Mutation of asparagine residues within the GRD of GAP1IP4BP has no effect on Ras and Rap1 GAP activities in vivo. (i) CHO-T cells were transiently cotransfected with 2.5 μg H-Ras (A) or 2.5 μg HA-tagged Rap1A (B) and 1 μg of the relevant GAP1IP4BP expression vector. Compared to that in control cells, the amount of Ras- and Rap1-GTP is significantly decreased in cells expressing wild-type GAP1IP4BP, as well as in the cell lines expressing the asparagine point mutations. Ras-GTP (A, part ii) and Rap1-GTP (B, part ii) levels from CHO-T cells are expressed as percentages of the pulldown level in control cells (average of four separate experiments ± the standard error of the mean).
FIG. 8.
FIG. 8.
Mutation of glutamine residues within the GRD of GAP1IP4BP also has no effect on Ras and Rap1 GAP activities in vivo. (i) CHO-T cells were transiently cotransfected with 2.5 μg H-Ras (A) or 2.5 μg HA-tagged Rap1A (B) and 1 μg of the relevant GAP1IP4BP expression vector. Compared to that in control cells, the amount of Ras- and Rap1-GTP is significantly decreased in cells expressing wild-type GAP1IP4BP, as well as in the cell lines expressing the glutamine point mutations.
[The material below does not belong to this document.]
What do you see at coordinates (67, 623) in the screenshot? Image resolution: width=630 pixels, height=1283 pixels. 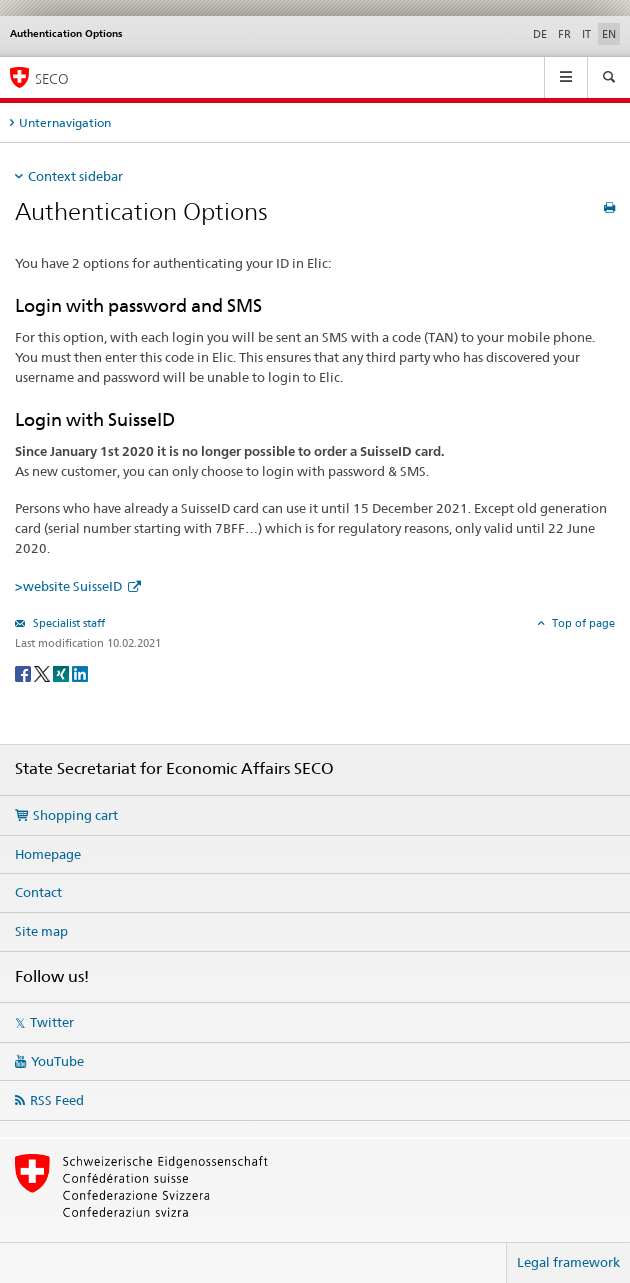 I see `Specialist staff` at bounding box center [67, 623].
Ras-GTP (A, part ii) and Rap1-GTP (B, part ii) levels from CHO-T cells are expressed as percentages of the pulldown level in control cells (average of four separate experiments ± the standard error of the mean).
FIG. 9.
FIG. 9.
Mutation of proline 489 to valine largely abolishes Rap1 GAP activity in GAP1IP4BP but has no effect on Ras GAP activity in vivo. (A, part i) CHO-T cells were transiently cotransfected with 2.5 μg H-Ras and 1 μg of the GAP1IP4BP, GAP1m, GAP1IP4BP (P489V), and GAP1m (V515P) expression vectors. Compared to that in control cells, the amount of Ras-GTP is significantly decreased in cells expressing wild-type GAP1IP4BP and GAP1m, as well as in cells expressing GAP1IP4BP (P489V) and GAP1m (V515P). (B, part i) CHO-T cells were transiently cotransfected with 2.5 μg Rap1 and 1 μg of the GAP1IP4BP, GAP1m, GAP1IP4BP (P489V), and GAP1m (V515P) expression vectors. Compared to that in control cells, the amount of Rap1-GTP is only significantly decreased in cells expressing wild-type GAP1IP4BP. Wild-type GAP1m, GAP1IP4BP (P489V), and GAP1m (V515P) do not appear to have Rap1 GAP activity. Ras-GTP (A, part ii) and Rap1-GTP (B, part ii) levels from CHO-T cells are expressed as percentages of the pulldown level in control cells (average of four separate experiments ± the standard error of the mean).